Business portfolio models are useful for allocating resources among Strategic Business Units (SBUs), but they also have limitations:

  • No empirical validation.
  • Classification of SBUs is rather subjective.
  • Simplification that can be dangerous (based on theoretical assumptions).
  • It makes sense for large companies only.
  • Analysis is based on cash flows only; there is a need to take into consideration other factors, such as sales margins or ROI.
  • They do not consider interrelations among SBUs.

Identification and Selection of New Business Areas

Companies have different possibilities to grow, categorized into two main classifications:

Internal vs. External Growth Strategies

  • Internal growth: Based on the company's resources. The company takes advantage of its production plants, shops, personnel, and markets to increase sales. It is usually developed by companies with highly technical products, specific abilities, and internal know-how.
  • External growth: Based on external resources, such as mergers, acquisitions, and alliances. Alliances and cooperation agreements allow the company to broaden the scope of its operations and activities.

Intensive Growth and the Ansoff Matrix

Intensive growth involves identifying opportunities for growth within current company businesses or markets.
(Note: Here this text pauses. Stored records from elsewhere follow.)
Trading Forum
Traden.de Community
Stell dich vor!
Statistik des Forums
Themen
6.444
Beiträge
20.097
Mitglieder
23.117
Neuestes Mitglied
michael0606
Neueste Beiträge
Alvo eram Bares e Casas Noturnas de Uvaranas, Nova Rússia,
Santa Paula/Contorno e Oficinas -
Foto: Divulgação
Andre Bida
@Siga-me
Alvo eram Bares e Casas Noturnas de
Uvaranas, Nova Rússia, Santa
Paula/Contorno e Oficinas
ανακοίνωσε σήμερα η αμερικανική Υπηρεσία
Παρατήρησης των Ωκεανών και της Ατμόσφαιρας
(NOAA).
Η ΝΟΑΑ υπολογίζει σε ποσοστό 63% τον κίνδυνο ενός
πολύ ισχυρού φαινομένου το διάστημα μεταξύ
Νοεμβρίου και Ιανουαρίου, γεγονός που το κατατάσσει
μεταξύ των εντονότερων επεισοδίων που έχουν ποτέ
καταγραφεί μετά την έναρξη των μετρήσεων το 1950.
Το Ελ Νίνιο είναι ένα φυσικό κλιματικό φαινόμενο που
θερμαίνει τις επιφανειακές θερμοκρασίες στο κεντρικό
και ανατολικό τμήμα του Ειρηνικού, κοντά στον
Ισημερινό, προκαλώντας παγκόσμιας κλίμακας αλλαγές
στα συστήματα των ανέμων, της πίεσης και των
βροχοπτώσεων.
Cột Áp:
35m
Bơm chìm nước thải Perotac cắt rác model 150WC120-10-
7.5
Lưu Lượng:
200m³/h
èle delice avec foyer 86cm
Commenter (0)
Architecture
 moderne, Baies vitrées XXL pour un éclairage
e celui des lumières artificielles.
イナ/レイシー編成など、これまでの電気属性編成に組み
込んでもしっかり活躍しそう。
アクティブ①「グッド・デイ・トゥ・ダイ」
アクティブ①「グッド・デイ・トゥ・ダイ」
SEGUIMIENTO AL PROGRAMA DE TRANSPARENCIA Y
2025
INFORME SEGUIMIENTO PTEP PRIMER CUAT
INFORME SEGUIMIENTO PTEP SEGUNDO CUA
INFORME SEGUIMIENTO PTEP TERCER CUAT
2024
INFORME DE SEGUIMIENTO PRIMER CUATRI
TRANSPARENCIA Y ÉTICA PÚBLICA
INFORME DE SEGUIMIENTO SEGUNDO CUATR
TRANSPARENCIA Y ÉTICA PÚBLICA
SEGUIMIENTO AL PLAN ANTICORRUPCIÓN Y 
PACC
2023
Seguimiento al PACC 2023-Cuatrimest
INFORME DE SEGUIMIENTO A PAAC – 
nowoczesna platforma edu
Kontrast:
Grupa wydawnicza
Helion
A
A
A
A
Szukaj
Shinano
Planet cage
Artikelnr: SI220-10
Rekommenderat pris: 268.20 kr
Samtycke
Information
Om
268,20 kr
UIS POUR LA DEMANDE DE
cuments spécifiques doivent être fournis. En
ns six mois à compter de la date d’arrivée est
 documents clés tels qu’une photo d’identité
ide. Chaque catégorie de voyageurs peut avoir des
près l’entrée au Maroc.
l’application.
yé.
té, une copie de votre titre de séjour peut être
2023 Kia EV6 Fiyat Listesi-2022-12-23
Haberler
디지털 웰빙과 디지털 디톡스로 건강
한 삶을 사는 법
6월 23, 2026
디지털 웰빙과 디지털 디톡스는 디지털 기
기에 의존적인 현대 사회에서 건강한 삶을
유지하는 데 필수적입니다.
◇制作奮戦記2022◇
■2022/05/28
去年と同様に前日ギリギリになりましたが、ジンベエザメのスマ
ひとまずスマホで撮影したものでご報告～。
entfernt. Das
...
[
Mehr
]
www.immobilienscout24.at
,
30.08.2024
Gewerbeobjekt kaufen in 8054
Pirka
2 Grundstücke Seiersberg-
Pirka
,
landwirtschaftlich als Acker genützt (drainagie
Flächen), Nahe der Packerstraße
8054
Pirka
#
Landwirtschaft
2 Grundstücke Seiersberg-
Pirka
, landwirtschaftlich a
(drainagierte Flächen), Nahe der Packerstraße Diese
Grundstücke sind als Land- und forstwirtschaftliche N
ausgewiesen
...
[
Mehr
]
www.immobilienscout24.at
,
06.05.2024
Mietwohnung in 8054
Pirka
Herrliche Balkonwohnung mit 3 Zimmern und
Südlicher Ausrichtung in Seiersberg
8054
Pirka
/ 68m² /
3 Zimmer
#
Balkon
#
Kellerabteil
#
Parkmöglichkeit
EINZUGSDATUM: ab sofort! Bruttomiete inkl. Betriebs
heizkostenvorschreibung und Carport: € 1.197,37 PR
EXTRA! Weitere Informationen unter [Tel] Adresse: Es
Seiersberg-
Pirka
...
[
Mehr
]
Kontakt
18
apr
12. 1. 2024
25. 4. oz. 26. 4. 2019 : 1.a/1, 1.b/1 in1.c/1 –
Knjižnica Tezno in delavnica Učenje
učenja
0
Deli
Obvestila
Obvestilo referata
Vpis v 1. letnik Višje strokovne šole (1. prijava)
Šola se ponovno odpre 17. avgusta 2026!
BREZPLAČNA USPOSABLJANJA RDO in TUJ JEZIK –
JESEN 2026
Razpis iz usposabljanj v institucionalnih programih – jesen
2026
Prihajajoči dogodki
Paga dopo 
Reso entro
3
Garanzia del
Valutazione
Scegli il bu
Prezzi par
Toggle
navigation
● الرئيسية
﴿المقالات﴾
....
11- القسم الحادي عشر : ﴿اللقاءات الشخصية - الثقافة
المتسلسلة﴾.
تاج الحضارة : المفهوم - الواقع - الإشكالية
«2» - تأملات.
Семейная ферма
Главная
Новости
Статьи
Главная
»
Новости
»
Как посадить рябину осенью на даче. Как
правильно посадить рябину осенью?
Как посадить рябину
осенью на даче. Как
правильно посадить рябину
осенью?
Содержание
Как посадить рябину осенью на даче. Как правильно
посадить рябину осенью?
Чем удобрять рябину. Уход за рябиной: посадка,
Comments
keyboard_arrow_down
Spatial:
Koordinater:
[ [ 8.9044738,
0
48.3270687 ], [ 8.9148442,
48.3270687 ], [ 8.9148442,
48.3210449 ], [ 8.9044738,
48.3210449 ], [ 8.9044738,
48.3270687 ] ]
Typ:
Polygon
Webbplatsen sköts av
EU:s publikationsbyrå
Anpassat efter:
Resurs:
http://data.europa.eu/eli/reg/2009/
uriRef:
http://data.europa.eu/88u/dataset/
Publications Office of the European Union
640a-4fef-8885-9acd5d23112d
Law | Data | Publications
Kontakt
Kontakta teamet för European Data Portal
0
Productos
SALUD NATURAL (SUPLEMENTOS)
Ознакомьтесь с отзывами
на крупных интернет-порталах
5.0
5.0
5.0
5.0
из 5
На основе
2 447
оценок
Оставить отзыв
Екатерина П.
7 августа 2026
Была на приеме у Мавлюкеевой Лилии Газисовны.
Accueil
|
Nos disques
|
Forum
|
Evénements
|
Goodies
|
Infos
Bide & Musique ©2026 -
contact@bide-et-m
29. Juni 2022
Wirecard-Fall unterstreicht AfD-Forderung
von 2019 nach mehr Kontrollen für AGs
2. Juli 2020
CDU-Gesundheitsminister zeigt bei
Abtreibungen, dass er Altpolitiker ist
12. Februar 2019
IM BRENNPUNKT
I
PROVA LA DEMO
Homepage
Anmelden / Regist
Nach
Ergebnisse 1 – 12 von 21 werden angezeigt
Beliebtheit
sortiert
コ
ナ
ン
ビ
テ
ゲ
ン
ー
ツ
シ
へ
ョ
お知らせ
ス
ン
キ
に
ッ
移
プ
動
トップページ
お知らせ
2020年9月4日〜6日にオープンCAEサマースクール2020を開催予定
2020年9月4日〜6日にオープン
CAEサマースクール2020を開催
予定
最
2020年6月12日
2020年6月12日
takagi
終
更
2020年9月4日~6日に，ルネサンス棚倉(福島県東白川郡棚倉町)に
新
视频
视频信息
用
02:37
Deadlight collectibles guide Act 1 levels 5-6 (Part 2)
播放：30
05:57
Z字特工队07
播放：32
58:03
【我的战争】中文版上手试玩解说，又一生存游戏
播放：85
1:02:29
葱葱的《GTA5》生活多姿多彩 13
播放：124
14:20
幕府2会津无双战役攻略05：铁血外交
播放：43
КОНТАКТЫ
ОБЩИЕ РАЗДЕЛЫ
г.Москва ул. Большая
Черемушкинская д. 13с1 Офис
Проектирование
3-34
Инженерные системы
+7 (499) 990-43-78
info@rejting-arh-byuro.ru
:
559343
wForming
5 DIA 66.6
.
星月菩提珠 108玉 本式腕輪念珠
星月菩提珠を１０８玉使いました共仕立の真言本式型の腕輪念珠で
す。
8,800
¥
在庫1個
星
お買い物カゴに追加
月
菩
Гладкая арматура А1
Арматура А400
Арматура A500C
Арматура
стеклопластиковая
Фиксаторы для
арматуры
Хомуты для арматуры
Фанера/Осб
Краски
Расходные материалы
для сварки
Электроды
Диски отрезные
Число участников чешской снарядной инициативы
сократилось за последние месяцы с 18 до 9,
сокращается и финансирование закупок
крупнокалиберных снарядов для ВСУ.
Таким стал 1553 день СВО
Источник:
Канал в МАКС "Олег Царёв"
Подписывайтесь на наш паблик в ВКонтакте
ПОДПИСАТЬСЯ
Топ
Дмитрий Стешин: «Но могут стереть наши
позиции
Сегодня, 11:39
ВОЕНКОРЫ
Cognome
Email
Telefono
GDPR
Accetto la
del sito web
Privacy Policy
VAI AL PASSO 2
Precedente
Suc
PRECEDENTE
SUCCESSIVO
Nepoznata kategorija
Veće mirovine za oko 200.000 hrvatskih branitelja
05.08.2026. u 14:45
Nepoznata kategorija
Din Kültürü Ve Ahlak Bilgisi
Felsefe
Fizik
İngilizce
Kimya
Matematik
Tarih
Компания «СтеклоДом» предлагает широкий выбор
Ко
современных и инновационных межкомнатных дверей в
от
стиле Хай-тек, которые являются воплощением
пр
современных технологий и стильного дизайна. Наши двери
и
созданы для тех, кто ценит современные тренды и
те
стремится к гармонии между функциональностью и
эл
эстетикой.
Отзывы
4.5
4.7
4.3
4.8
The Ansoff Matrix defines these strategies as follows:

  • Market Penetration: Same products, same markets.
  • Market Development: Same products, new markets.
  • Product Development: New products in the same markets.
  • Diversification: New products, new markets.

Integrative Growth Strategies

Integrative growth consists of identifying opportunities to create or acquire businesses related to the current business within its industry. It can be categorized as:

  • Backward integration: Involving suppliers.
  • Forward integration: Involving distributors.
  • Horizontal integration: Involving mergers and alliances.

Evaluating Strategic Alternatives for New SBUs

Every time a company plans new SBUs to grow, it needs to evaluate different alternatives through three criteria:

  • Adequacy: Analyze each strategic option according to the company's situation. The most commonly used tool is the SWOT analysis, which determines the best option by assessing the industry and competitive situation (external analysis) and leveraging the resources and capabilities of the company (internal analysis).
  • Acceptability: Companies measure the acceptability of strategic alternatives on the basis of:
    1. Returns
    2. Risk assessment
    3. Reaction of stakeholders
  • Feasibility: This refers to the extent to which the company has enough resources or capabilities to implement each of the strategic options. The analysis should include:
    • Financial viability: Refers to financial resources.
    • Access to resources.
    • Cultural elements: The set of values and beliefs of the company.